Bref, vous anticipez le modèle sur lequel nous réfléchissons, pour favoriser le rapprochement des universités des écoles, en maintenant les spécificités de chacune. Bien loin de compliquer le paysage universitaire, cette solution constitue une étape importante dans la restructuration et la simplification de ce paysage. Elle devrait être formalisée dans les semaines qui viennent.

Enfin, cette décision marque une nouvelle stratégie territoriale en matière d’enseignement supérieur et de recherches, en vue d’un meilleur équilibre. Les concepteurs des investissements d’avenir ont répété partout qu’ils ne faisaient pas d’aménagement du territoire, comme si l’aménagement du territoire était un concept honteux, et qu’aménagement du territoire signifiait saupoudrage, ce qui est un contresens total.

En Bretagne, vous savez ce qu’une politique d’aménagement du territoire intelligemment menée a apporté en termes de désenclavement routier ou de développement d’une filière des télécoms, dont les bénéfices en matière de recherche demeurent encore aujourd’hui.

Je suis frappée, quand j’examine la carte des bénéficiaires des Plan Campus et des initiatives d’excellence, par la concentration des lauréats sur la Région Ile-de-France et les grandes métropoles régionales à l’est et au sud de la ligne Strasbourg à Bordeaux, tandis que le Nord, l’Ouest et la région Rhône Alpes ont été délaissés.

Cette carte reproduit exactement les implantations CNRS des années soixante, et ignore complètement les dynamiques actuelles, de la démographie et de la concentration des étudiants. Elle pénalise en outre les régions de l’Ouest, dont les effectifs d’étudiants et le potentiel de recherche ne sont pas concentrés sur la métropole universitaire régionale, mais forment un maillage très dense du territoire avec de nombreuses universités à une heure de distance les unes des autres.
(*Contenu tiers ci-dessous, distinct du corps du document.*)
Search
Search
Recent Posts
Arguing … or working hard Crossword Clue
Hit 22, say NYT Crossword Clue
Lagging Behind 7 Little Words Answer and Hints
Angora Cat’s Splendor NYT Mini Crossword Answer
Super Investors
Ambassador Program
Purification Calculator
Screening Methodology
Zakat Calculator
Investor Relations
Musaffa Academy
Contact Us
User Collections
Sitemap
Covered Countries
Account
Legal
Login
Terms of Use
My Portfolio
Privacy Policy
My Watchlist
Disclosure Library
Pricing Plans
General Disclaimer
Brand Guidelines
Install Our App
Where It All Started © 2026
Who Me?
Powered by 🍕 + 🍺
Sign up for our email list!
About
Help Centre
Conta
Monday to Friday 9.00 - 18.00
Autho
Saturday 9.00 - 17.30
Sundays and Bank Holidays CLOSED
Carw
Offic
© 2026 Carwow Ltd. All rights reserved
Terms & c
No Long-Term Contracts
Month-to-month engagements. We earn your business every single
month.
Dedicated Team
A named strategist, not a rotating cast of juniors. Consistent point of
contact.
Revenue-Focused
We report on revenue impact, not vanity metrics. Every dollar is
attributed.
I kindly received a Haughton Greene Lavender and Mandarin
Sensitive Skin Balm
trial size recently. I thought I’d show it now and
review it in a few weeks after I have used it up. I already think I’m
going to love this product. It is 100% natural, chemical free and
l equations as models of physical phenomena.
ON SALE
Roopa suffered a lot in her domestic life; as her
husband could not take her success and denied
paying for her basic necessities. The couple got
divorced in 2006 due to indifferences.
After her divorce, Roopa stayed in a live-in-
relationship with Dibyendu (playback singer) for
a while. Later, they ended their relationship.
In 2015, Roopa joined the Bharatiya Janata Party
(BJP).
On sait par ailleurs l’effet d’entraînement d’une ENS, l’exemple de Lyon est instructif à cet égard, sur le potentiel d’enseignement et de recherche des universités environnantes, et sur l’élévation de la qualité du recrutement des enseignants-chercheurs.
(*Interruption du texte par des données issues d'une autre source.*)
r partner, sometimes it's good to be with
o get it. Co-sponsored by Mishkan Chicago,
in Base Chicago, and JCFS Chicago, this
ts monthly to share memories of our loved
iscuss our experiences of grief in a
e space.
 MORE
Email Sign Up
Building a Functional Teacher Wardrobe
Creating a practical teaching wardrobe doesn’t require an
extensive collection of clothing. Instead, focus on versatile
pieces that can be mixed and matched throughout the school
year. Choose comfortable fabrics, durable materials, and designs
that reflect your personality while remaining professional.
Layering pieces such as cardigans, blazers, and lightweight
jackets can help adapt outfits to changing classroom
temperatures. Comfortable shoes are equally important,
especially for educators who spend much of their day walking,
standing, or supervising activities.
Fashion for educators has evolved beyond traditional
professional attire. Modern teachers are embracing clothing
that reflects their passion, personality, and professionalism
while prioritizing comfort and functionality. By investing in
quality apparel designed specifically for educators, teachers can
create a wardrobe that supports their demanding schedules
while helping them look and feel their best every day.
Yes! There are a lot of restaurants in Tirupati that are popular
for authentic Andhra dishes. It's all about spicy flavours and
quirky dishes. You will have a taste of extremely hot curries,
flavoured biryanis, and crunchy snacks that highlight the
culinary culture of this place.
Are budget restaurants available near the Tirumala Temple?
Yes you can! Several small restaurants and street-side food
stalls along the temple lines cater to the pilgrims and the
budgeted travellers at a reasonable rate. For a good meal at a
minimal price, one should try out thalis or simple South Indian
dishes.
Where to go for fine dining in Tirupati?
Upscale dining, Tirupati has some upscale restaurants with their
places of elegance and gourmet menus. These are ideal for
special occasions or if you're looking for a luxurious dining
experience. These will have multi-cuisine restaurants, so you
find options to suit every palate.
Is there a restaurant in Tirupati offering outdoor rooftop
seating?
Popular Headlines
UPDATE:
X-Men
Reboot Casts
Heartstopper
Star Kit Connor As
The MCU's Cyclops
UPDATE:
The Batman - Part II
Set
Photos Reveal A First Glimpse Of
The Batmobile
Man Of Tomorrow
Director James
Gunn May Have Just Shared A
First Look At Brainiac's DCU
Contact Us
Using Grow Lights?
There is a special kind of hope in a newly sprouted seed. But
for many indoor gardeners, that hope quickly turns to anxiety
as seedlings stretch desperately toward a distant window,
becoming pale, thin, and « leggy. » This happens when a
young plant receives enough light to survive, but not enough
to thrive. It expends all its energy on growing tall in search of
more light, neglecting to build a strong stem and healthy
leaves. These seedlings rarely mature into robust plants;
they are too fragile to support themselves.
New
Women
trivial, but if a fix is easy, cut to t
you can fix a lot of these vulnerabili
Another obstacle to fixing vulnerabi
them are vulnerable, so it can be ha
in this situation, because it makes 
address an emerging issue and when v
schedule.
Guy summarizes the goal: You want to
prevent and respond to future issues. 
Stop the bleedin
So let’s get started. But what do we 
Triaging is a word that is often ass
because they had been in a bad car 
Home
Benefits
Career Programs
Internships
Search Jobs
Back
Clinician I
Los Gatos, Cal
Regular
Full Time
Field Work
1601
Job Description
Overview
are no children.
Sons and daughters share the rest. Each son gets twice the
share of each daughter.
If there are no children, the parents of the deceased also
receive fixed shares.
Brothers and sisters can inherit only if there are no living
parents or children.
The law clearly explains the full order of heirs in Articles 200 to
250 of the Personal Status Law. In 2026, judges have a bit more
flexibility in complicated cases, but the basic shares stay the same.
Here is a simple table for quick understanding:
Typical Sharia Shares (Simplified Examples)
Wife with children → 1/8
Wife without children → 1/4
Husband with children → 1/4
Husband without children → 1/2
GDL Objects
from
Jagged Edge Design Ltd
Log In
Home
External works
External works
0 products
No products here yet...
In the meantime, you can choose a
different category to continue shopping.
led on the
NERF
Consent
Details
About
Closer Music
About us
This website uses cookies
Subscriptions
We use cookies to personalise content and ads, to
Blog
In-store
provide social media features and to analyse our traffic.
Ce rayonnement et cet effet d’entraînement seront facilités par l’adossement aux universités rennaises, mais doivent irriguer l’ensemble du grand ouest. La création de l’ENS est la première mesure de ce rééquilibrage et de cette équité territoriale qui me paraissent absolument nécessaires.
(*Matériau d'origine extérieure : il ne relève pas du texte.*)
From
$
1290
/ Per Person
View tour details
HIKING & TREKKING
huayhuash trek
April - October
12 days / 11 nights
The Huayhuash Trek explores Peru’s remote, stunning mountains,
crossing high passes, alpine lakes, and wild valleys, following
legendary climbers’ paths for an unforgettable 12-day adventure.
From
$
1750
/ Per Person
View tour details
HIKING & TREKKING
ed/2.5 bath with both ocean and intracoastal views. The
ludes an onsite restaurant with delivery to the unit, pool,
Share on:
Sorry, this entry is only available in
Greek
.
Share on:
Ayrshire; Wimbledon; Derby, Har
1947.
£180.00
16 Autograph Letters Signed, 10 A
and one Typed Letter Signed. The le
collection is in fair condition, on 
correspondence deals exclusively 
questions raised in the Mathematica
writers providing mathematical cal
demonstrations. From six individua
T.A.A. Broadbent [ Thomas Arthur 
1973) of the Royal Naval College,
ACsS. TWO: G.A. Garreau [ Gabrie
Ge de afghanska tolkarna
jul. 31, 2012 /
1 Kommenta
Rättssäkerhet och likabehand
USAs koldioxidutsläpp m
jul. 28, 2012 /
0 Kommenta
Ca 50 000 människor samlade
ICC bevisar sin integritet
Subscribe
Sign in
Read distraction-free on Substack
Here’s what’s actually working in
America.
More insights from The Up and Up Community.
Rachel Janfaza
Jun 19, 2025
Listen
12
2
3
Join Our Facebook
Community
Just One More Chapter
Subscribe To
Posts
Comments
Cette nouvelle ENS a donc vocation à être un élément moteur d’un grand ensemble de l’enseignement supérieur breton qui, j’espère, pourra se dégager dans les toutes prochaines années en Bretagne, et dont j’ai rappelé les objectifs il y a peu de temps : rapprochement universités-écoles, spécialisation partielle sur des pôles à visibilité internationale, association des organismes à la gouvernance, principes de collégialité, de subsidiarité et de lisibilité, contrat « de site » avec le ministère de l’Enseignement supérieur et de la Recherche. Le ministère tiendra ses engagements, la région Bretagne s’est engagée et ne va pas manquer d’officialiser cet engagement rapidement pour engager ce beau projet.

Votre objectif, mon objectif, est de créer l’ENS au 1er janvier 2014, et le nouveau département à la rentrée universitaire de 2014. L’aide du MESR vous est acquise : il vous revient, tous ensemble, de finaliser ce beau projet.